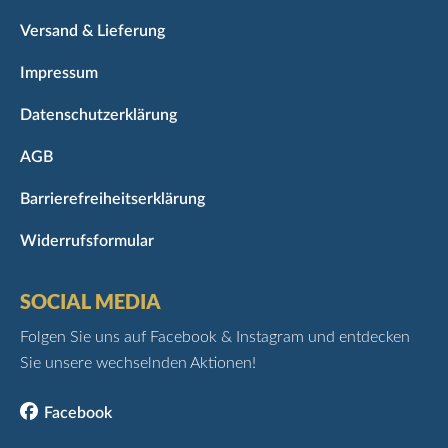
Versand & Lieferung
Impressum
Datenschutzerklärung
AGB
Barrierefreiheitserklärung
Widerrufsformular
SOCIAL MEDIA
Folgen Sie uns auf Facebook & Instagram und entdecken
Sie unsere wechselnden Aktionen!
Facebook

● **Work task**
Without the pictures, reproduce every record exactly as it appears above.

● **Answer below**
Versand & Lieferung
Impressum
Datenschutzerklärung
AGB
Barrierefreiheitserklärung
Widerrufsformular
SOCIAL MEDIA
Folgen Sie uns auf Facebook & Instagram und entdecken
Sie unsere wechselnden Aktionen!
Facebook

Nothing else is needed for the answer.